The angle of the β’ loop in the RNA polymerase (RNAP) complex is a crucial parameter that influences its function, particularly in regulating the entry of DNA into the complex [44]. In our study, we performed calculations to determine this angle, which represents the orientation of the β’ loop relative to the core axis of the β’ subunit.

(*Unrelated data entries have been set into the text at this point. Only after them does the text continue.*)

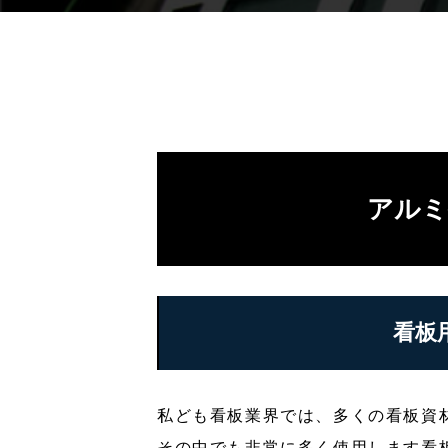
アルミ
看板
私ども看板業界では、多くの看板資
その中でも非常に多く使用します看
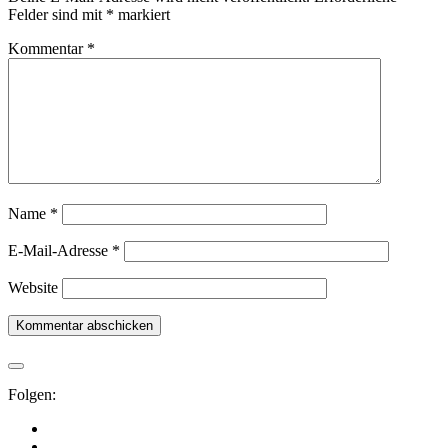
Felder sind mit
*
markiert
Kommentar
*
Name
*
E-Mail-Adresse
*
Website
Folgen:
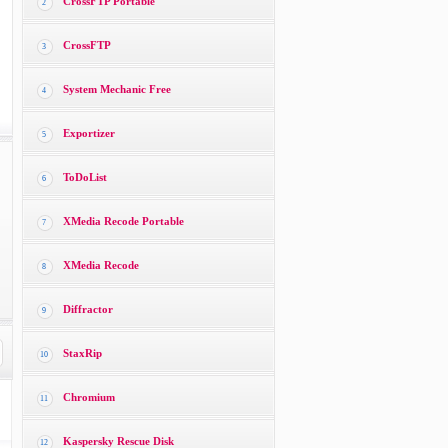
CrossFTP Portable
2
CrossFTP
3
System Mechanic Free
4
Exportizer
5
ToDoList
6
XMedia Recode Portable
7
XMedia Recode
8
Diffractor
9
StaxRip
10
Chromium
11
Kaspersky Rescue Disk
12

Upon examining our data (Fig 6), it is evident that there is relatively little variation in the angle of the β’ loop between DNA-bound and unbound RNAP holoenzyme complexes. In the absence of the σ factor, in the RNAP core enzyme, the β’ loop angle remains consistently at approximately 30 degrees. Notably, a significant difference emerges in the distribution of β’ loop angles when comparing DNA-bound and unbound complexes in the presence of RbpA. For DNA-unbound complexes, the angle spans a range of 15 to 40 degrees, with an average angle of approximately 33 degrees. Conversely, in DNA-bound RNAP complexes with RbpA, the angle distribution narrows and ranges from 28 to 41 degrees. Notably, there are two distinct peaks on each side of the average angle, with the average itself measuring around 37 degrees. Moreover, the interaction of CarD along with RbpA further influences the β’ loop angle. In this case, the angle distribution spans a wider spectrum, ranging from 20 to 42 degrees, with an average angle of approximately 32 degrees. Additionally, a peak was observed at 26 degrees in this distribution. The presence of DNA alone does not significantly alter the angle of the β’ loop, indicating that DNA binding alone may not directly influence its conformational changes. However, the presence of RbpA in DNA-bound complexes narrows the distribution of β’ loop angles, suggesting a stabilizing effect on the β’ loop orientation. This implies that RbpA may contribute to the precise positioning of the β’ loop during DNA binding. Furthermore, the interaction of CarD with RbpA expands the range of β’ loop angles, potentially indicating a dynamic interplay between CarD, RbpA, and the β’ loop, which may be relevant for regulating DNA entry into the RNAP complex.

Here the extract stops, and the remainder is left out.